The following Guest Commentary was published in the Belmont Citizen Herald online January 27, 2021 and is also in the January 28 print edition.
When I was six years old, my hometown was making budget cuts and looked to shut down our library on weekends. My mother took me to a town meeting with my pajamas underneath my clothes and I watched as she was the only person who stood up and explained that children would have no place to do research or get the books they needed for school projects and they used the weekends more than any other day. She changed the vote of the town that night and I used that library my entire childhood.
I cannot imagine the devastating opportunity cost to our town if they had prioritized savings of two days of staffing and keeping the lights on, when the whole community flocked to the library on Saturdays and Sundays.
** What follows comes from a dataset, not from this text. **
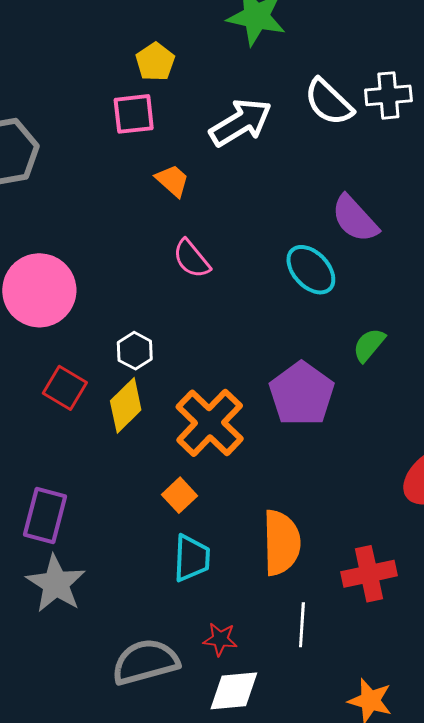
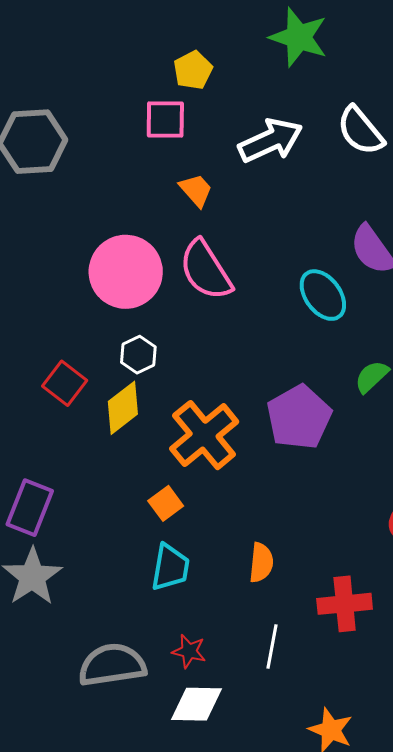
pink semicircle: (192, 259) -> (206, 270), size x1.5
pink circle: (39, 290) -> (126, 272), moved
orange semicircle: (281, 543) -> (261, 563), size x0.6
On a different occasion, my mother was standing next to a retiree outside the polls with a sign to get an override passed for the schools. She asked the gentleman why he was standing there if he no longer had children in the schools. He smiled and replied, “Someone voted for me to get what I needed in school when I was young. Now it’s my turn.”
It’s my turn now. Now I am the parent, and my parents are the empty nesters. Now it is my time to show up for my five- and three-year old and for all Belmont children. When we moved to Belmont in 2014, I made a point of following in my mother’s footsteps by learning how the town budget worked and advocating for children. While my kids were still toddlers, I ran for town meeting, where I now serve Precinct 1.
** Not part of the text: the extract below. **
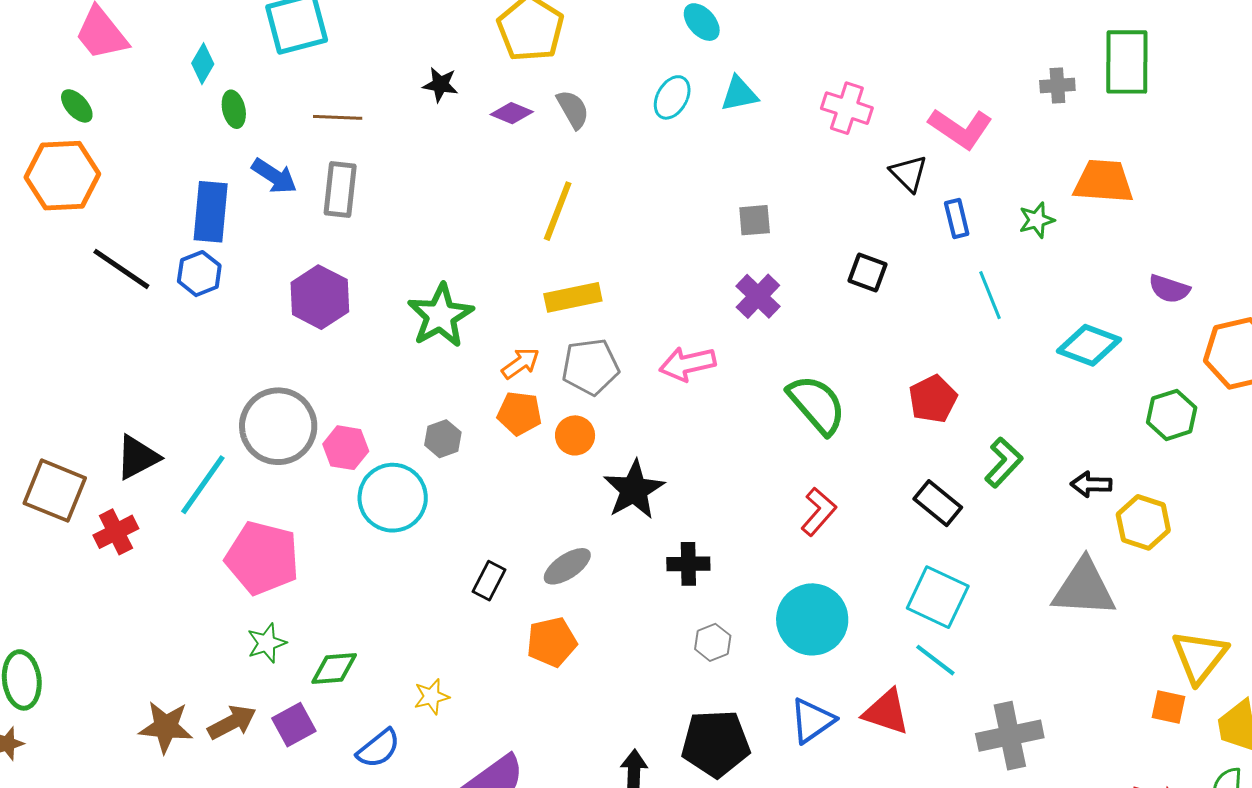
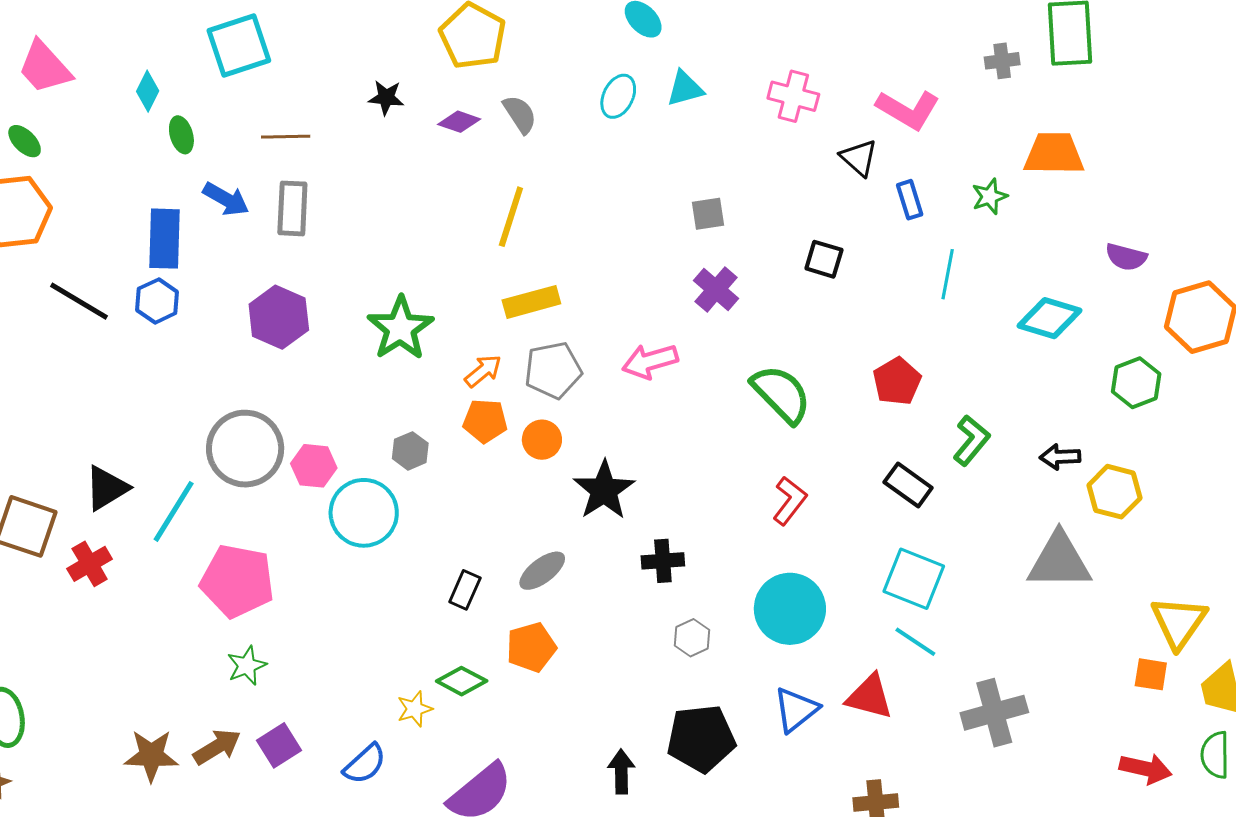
cyan line: (990, 295) -> (948, 274), turned 36
green diamond: (334, 668) -> (462, 681), moved, turned 36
I got involved in other ways, too. You may have seen me at your doors in 2018 passing out informative fliers about the Middle and High School Project, with my kids in strollers trailing bubble machines. That year, I also organized groups of parents with strollers heading to early voting — watching each other’s children so we could cast our vote to build the middle and high school. Now, every time we pass the middle and high school building under construction, my kids say, “That’s the big kids’ school we helped to build!” It’s time to put a principal, a special education leader, a social worker to manage COVID-19’s mental health crisis and an adequate number of teachers in that school. It’s time to put in the staff in and keep the lights on.
Our schools are on a precipice. Children depend on us to make sure they have the resources they need to thrive. If you are unsure whether to vote for this override, remember, someone voted for you to get what you needed in school. You can be that person. Our kids are counting on us to get this right.
We must be that voice for them and now is the time. Please vote yes for the override on April 6.